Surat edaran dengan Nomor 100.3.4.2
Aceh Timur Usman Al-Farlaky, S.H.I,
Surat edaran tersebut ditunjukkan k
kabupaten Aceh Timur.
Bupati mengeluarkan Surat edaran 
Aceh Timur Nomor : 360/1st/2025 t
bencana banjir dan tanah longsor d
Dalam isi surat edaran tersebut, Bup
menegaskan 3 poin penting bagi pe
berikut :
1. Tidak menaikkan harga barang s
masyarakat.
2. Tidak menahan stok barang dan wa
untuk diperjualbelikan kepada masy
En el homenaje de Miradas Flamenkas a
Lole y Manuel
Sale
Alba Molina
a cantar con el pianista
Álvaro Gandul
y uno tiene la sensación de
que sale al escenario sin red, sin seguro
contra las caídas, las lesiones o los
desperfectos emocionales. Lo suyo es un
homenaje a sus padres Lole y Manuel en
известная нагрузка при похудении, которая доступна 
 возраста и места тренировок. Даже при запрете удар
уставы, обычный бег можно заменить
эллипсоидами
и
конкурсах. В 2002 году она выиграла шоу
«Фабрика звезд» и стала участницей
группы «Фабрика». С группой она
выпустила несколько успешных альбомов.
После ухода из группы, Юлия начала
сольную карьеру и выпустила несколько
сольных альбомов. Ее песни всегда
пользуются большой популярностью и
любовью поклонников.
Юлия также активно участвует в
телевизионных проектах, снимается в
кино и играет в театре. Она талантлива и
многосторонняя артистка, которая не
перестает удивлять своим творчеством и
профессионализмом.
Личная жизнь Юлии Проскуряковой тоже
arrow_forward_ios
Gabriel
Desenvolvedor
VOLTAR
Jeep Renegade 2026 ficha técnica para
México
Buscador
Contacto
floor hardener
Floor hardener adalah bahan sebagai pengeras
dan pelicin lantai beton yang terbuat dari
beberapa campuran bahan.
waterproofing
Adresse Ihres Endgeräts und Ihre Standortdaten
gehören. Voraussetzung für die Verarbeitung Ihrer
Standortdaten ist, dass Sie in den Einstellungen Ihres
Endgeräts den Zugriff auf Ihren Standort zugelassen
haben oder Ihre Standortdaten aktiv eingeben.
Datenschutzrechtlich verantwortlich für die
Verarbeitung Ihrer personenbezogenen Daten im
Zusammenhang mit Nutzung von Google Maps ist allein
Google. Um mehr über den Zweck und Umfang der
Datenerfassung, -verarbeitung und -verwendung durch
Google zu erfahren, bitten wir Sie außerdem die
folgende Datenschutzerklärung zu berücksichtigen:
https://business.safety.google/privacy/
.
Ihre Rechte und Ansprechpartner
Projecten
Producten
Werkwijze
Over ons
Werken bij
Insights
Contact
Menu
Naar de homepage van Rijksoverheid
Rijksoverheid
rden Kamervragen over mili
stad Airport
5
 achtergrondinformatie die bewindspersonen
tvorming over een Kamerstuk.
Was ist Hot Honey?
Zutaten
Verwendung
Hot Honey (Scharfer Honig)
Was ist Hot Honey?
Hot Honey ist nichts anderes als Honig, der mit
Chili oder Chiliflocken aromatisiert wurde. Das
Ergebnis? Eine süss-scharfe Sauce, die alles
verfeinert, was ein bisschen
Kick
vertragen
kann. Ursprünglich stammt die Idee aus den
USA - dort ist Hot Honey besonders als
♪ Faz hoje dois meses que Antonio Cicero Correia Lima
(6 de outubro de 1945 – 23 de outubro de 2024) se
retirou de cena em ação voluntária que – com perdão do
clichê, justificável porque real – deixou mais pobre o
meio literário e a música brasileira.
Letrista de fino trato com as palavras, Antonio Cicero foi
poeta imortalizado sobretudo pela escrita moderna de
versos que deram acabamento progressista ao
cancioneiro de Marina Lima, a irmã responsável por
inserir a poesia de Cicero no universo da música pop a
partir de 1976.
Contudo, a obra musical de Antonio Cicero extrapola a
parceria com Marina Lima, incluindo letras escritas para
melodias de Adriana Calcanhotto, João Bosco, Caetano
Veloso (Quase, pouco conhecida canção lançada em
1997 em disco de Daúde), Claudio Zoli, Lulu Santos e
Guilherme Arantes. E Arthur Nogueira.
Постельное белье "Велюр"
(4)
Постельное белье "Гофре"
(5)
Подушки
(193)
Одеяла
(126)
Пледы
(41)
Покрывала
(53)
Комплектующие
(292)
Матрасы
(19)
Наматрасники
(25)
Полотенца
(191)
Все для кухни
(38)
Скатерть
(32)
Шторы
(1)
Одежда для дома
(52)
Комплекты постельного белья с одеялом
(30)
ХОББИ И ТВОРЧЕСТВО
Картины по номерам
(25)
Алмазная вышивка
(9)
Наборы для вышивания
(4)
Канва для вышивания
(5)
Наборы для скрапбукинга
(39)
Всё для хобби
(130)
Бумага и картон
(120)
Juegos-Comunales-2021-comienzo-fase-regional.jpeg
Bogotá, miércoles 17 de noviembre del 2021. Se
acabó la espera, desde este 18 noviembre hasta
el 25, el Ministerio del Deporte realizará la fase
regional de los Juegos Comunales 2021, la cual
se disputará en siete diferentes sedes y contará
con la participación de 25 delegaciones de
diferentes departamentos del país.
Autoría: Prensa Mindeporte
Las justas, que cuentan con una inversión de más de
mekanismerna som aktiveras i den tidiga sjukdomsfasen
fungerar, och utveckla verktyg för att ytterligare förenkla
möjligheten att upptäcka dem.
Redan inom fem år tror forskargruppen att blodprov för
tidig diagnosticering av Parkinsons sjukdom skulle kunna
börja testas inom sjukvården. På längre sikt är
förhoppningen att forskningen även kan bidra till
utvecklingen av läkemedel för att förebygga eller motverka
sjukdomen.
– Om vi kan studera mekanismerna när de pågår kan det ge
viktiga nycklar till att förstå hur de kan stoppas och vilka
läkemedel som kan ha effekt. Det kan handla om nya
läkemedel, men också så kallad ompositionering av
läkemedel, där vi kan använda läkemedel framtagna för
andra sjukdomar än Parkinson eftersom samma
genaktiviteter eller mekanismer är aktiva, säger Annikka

******

Exercise brief: Reproduce exactly the stretch of the material above that starts at the line with "Наборы для вышивания" and ends at the line with "möjligheten att upptäcka dem.", both included, and nothing else.

Your response:
Наборы для вышивания
(4)
Канва для вышивания
(5)
Наборы для скрапбукинга
(39)
Всё для хобби
(130)
Бумага и картон
(120)
Juegos-Comunales-2021-comienzo-fase-regional.jpeg
Bogotá, miércoles 17 de noviembre del 2021. Se
acabó la espera, desde este 18 noviembre hasta
el 25, el Ministerio del Deporte realizará la fase
regional de los Juegos Comunales 2021, la cual
se disputará en siete diferentes sedes y contará
con la participación de 25 delegaciones de
diferentes departamentos del país.
Autoría: Prensa Mindeporte
Las justas, que cuentan con una inversión de más de
mekanismerna som aktiveras i den tidiga sjukdomsfasen
fungerar, och utveckla verktyg för att ytterligare förenkla
möjligheten att upptäcka dem.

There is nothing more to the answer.